Firstly, the team at Nextiles feel that the term “wearable Technology” is not a precise description. As most people currently understand, wearable technology is limited to sensor pods placed on the body, and not actually worn in the same way as a garment or accessory.
Nextiles, based out of Brooklyn, has conceived of an innovative method to create those sensor pods by actually weaving circuitry into the fabric of a garment itself. By weaving it directly into the garment, a fabric with electrical properties is created. Nextiles Founder-CEO, George Sun, says that the IP is not actually about the materials, but focused more on how to weave it into a garment to make it a sensor or circuit.
George Sun is a PhD in bioengineering at MIT, and worked on a project with sports brand Puma at the University Design Lab. While graduating, Sun started his company Nextiles to integrate technology into sports, using a universal wearable, i.e., clothing.

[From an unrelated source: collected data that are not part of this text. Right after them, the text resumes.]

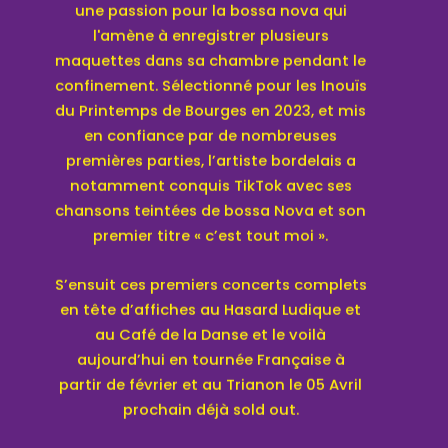
une passion pour la bossa nova qui
l'amène à enregistrer plusieurs
maquettes dans sa chambre pendant le
confinement. Sélectionné pour les Inouïs
du Printemps de Bourges en 2023, et mis
en confiance par de nombreuses
premières parties, l’artiste bordelais a
notamment conquis TikTok avec ses
chansons teintées de bossa Nova et son
premier titre « c’est tout moi ».
S’ensuit ces premiers concerts complets
en tête d’affiches au Hasard Ludique et
au Café de la Danse et le voilà
aujourd’hui en tournée Française à
partir de février et au Trianon le 05 Avril
prochain déjà sold out.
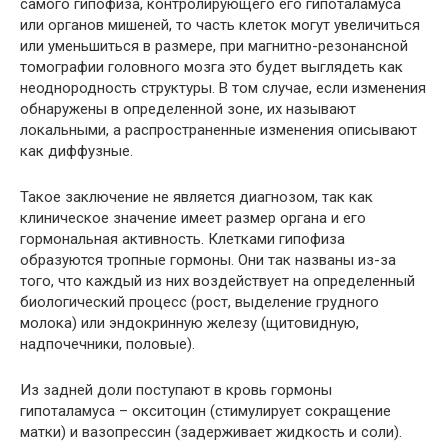
самого гипофиза, контролирующего его гипоталамуса
или органов мишеней, то часть клеток могут увеличиться
или уменьшиться в размере, при магнитно-резонансной
томографии головного мозга это будет выглядеть как
неоднородность структуры. В том случае, если изменения
обнаружены в определенной зоне, их называют
локальными, а распространенные изменения описывают
как диффузные.
Такое заключение не является диагнозом, так как
клиническое значение имеет размер органа и его
гормональная активность. Клетками гипофиза
образуются тропные гормоны. Они так названы из-за
того, что каждый из них воздействует на определенный
биологический процесс (рост, выделение грудного
молока) или эндокринную железу (щитовидную,
надпочечники, половые).
Из задней доли поступают в кровь гормоны
гипоталамуса – окситоцин (стимулирует сокращение
матки) и вазопрессин (задерживает жидкость и соли).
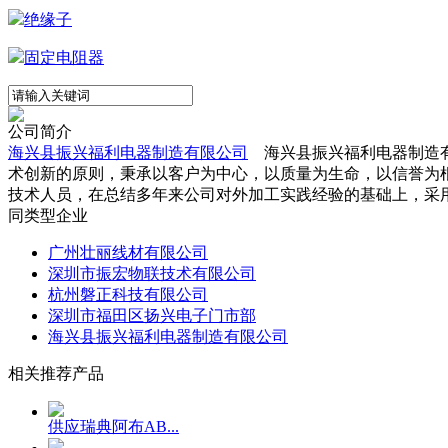
绝缘子
固定电阻器
公司简介
海兴县振兴福利电器制造有限公司
海兴县振兴福利电器制造有
术创新的原则，秉承以客户为中心，以质量为生命，以信誉为
技术人员，在总结多年来公司对外加工实践经验的基础上，采用
同类型企业
广州壮丽线材有限公司
深圳市振宏物联技术有限公司
杭州磐正科技有限公司
深圳市福田区扬兴电子门市部
海兴县振兴福利电器制造有限公司
相关推荐产品
供应瑞典阿布AB...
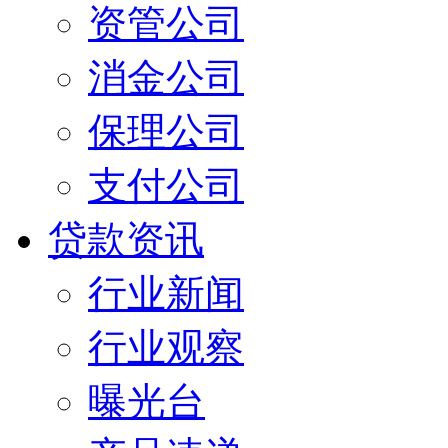
资管公司
消金公司
保理公司
支付公司
贷款资讯
行业新闻
行业观察
曝光台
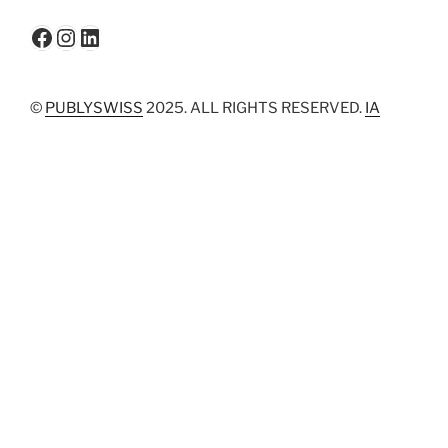
Facebook
Instagram
LinkedIn
©
PUBLYSWISS
2025. ALL RIGHTS RESERVED.
IA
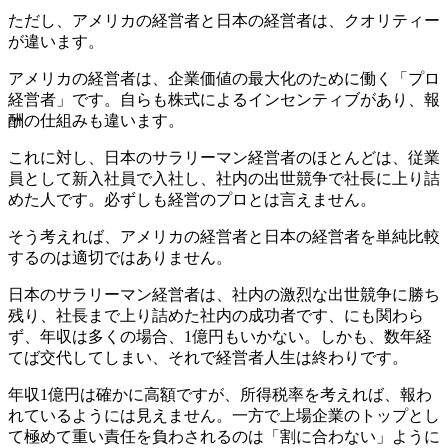
ただし、アメリカの経営者と日本の経営者は、クオリティー
が違います。
アメリカの経営者は、企業価値の最大化のために働く「プロ
経営者」です。自らも株式によるインセンティブがあり、報
酬の仕組みも違います。
これに対し、日本のサラリーマン経営者のほとんどは、従業
員として新入社員で入社し、社内の出世競争で社長に上り詰
めた人です。必ずしも経営のプロとは言えません。
そう考えれば、アメリカの経営者と日本の経営者を単純比較
するのは適切ではありません。
日本のサラリーマン経営者は、社内の激烈な出世競争に勝ち
残り、社長まで上り詰めた社内の成功者です、にも関わら
ず、年収は多くの場合、1億円もいかない。しかも、数年経
てば交代してしまい、それで経営者人生は終わりです。
年収1億円は確かに高額ですが、所得税率を考えれば、報わ
れているようには見えません。一方で上場企業のトップとし
て極めて重い責任を負わされるのは「割に合わない」ように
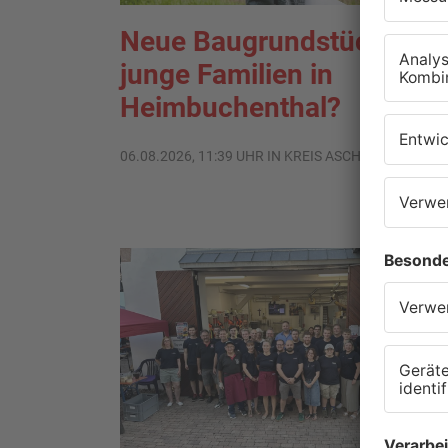
Neue Baugrundstücke für
junge Familien in
Heimbuchenthal?
06.08.2026, 11:39 UHR IN KREIS ASCHAFFENBURG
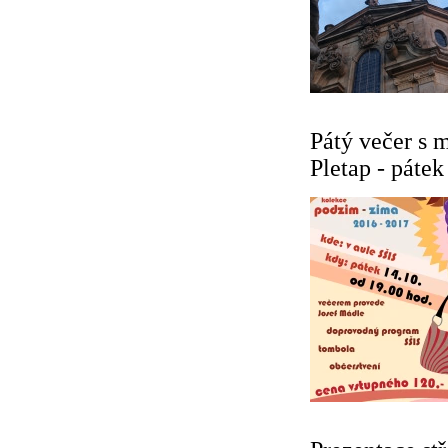
Pátý večer s 
Pletap - pátek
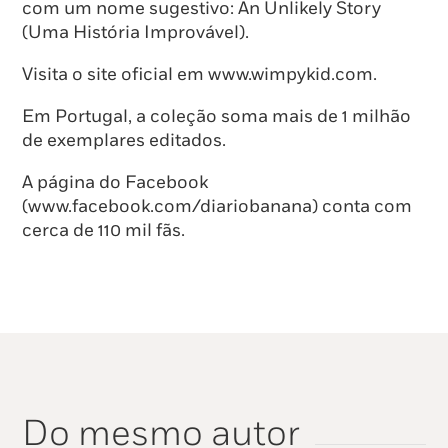
com um nome sugestivo: An Unlikely Story
(Uma História Improvável).
Visita o site oficial em www.wimpykid.com.
Em Portugal, a coleção soma mais de 1 milhão
de exemplares editados.
A página do Facebook
(www.facebook.com/diariobanana) conta com
cerca de 110 mil fãs.
Do mesmo autor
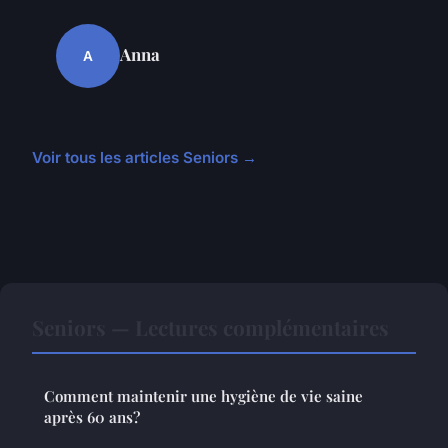
Anna
A
Voir tous les articles Seniors →
Seniors — Lectures complémentaires
Comment maintenir une hygiène de vie saine
après 60 ans?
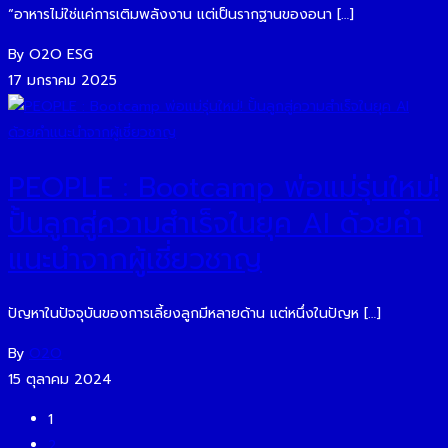
“อาหารไม่ใช่แค่การเติมพลังงาน แต่เป็นรากฐานของอนา […]
By O2O ESG
17 มกราคม 2025
PEOPLE : Bootcamp พ่อแม่รุ่นใหม่!
ปั้นลูกสู่ความสำเร็จในยุค AI ด้วยคำ
แนะนำจากผู้เชี่ยวชาญ
ปัญหาในปัจจุบันของการเลี้ยงลูกมีหลายด้าน แต่หนึ่งในปัญห […]
By
O2O
15 ตุลาคม 2024
1
2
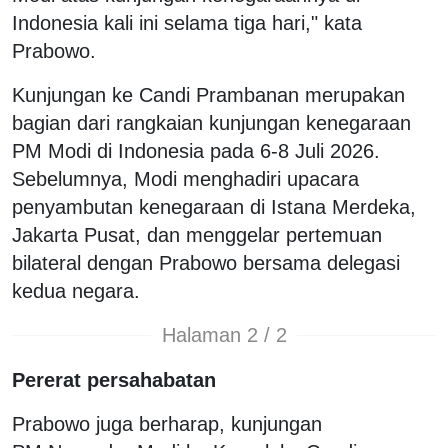
Indonesia kali ini selama tiga hari," kata
Prabowo.
Kunjungan ke Candi Prambanan merupakan
bagian dari rangkaian kunjungan kenegaraan
PM Modi di Indonesia pada 6-8 Juli 2026.
Sebelumnya, Modi menghadiri upacara
penyambutan kenegaraan di Istana Merdeka,
Jakarta Pusat, dan menggelar pertemuan
bilateral dengan Prabowo bersama delegasi
kedua negara.
Halaman 2 / 2
Pererat persahabatan
Prabowo juga berharap, kunjungan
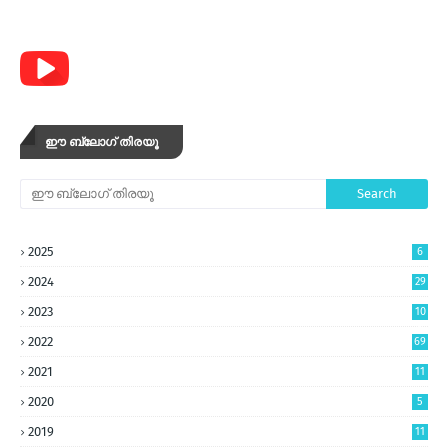
ഈ ബ്ലോഗ് തിരയൂ
2025
6
2024
29
2023
10
5
2022
69
2021
11
2020
5
2019
11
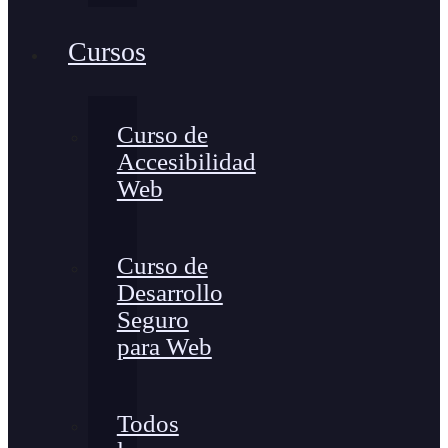
Cursos
Curso de
Accesibilidad
Web
Curso de
Desarrollo
Seguro
para Web
Todos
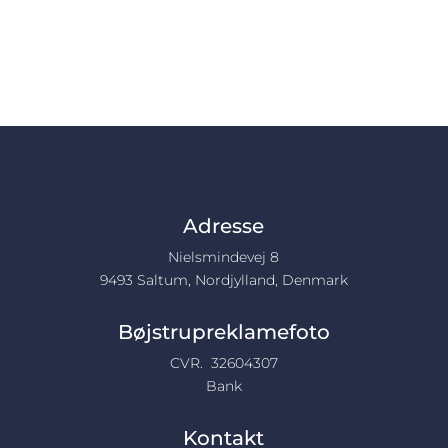
Adresse
Nielsmindevej 8
9493 Saltum, Nordjylland, Denmark
Bøjstrupreklamefoto
CVR.
32604307
Bank
Kontakt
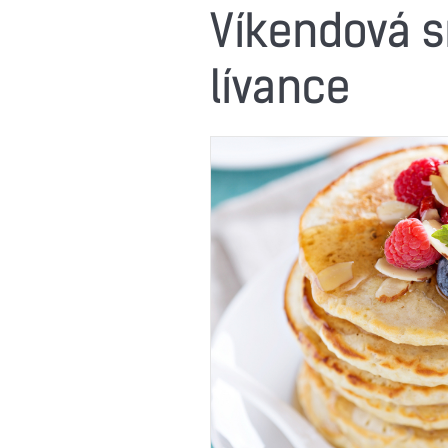
Víkendová s
lívance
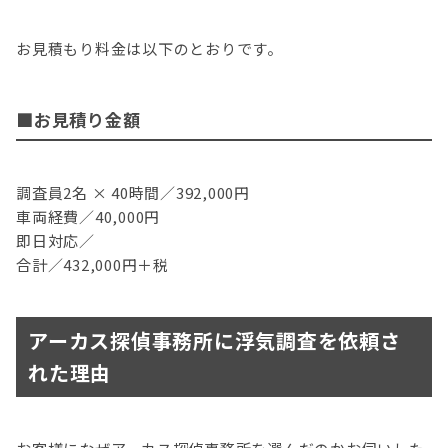
お見積もり料金は以下のとおりです。
■お見積り金額
調査員2名 × 40時間／392,000円
車両経費／40,000円
即日対応／
合計／432,000円＋税
アーカス探偵事務所に浮気調査を依頼さ
れた理由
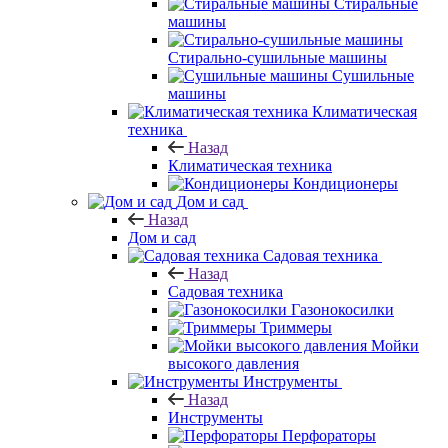
Стиральные
машины
Стирально-сушильные машины
Сушильные
машины
Климатическая
техника
Назад
Климатическая техника
Кондиционеры
Дом и сад
Назад
Дом и сад
Садовая техника
Назад
Садовая техника
Газонокосилки
Триммеры
Мойки
высокого давления
Инструменты
Назад
Инструменты
Перфораторы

Nextiles first product is a wearable baseball elbow sleeve, named the KP Sleeve that was designed and manufactured along with KineticPro Performance, a tech training company in Florida. The idea to explore baseball begun when Sun met a student at MIT who was interning for a Major League Baseball pitcher. The company produced a few versions of the sleeve for the pitcher, who in turn, invested in Sun’s company.
Make your game wearable
The company now focuses on basketball, tennis and baseball for its range of wearable technology sports clothing accessories.
Currently, compression clothing for the knee and arm are being produced, and research is being conducted on a sensor-sock that can provide ground reaction forces amongst others. Nextiles utilizes Newtonian principles to capture data like power, force and angular velocity, to name a few.
Sun explained that the data the company was currently capturing is mechanical, including measuring the fabric for stretching, bending and twisting.
Casey Mulholland, the Founder of KineticPro Performance, utilized his expertise in coaching pitchers and enhancing that with various software tools. The KP Connect app, built by his company, is a bespoke management system to enhance training using various inputs. Mulholland, at the time, was looking for hardware that could track throw counts and exertion of the pitcher.
The existing product on the market – Pulse – utilized classic IMU sensors to collate data. The KP sleeve however, extends from inner to outer elbow, also covering portions of the forearm and triceps. This enables direct measurement, in contrast to the existing product which uses algorithmic calculations.
Mulholland says that the technology provided by Nextiles allows them to calculate day load from the data points. Along with the app, the company has a lot of filters and structure to calculate and project athlete load management.
The Chief Business Officer for Nextiles, John Peters stated that the company does not prefer to refer to these products as wearable technology. He added that the company had several other projects that were traditionally non-wearable items.
One of the first non-wearable products that the company has worked on is an alternative to the industry-standard force plate, which is a data collecting slab to assess movements and play protocols.
While mentioning that current force plates are bulky and expensive, Peters said that Nextiles is actually using pressure mats, which make it akin to laying a bath towel. In theory, once the technology is proven, it can be laid onto bigger surfaces, including the size of a regular playing field. It can also be incorporated into a range of other materials.
Nextiles is being described as a materials science company that is making fabrics smart. From elbow sleeves to bedsheets and socks, the wide potential of the technology is undeniable.
All Nextiles products are machine-washable and retain all the properties of modern sports gear. Although targeted data collection is the objective, the technology is said to be scalable, within limits. Denying that the company just wants to deliver an “Ironman” suit, Sun said that it was a lot easier to produce when told exactly what needs to be measured.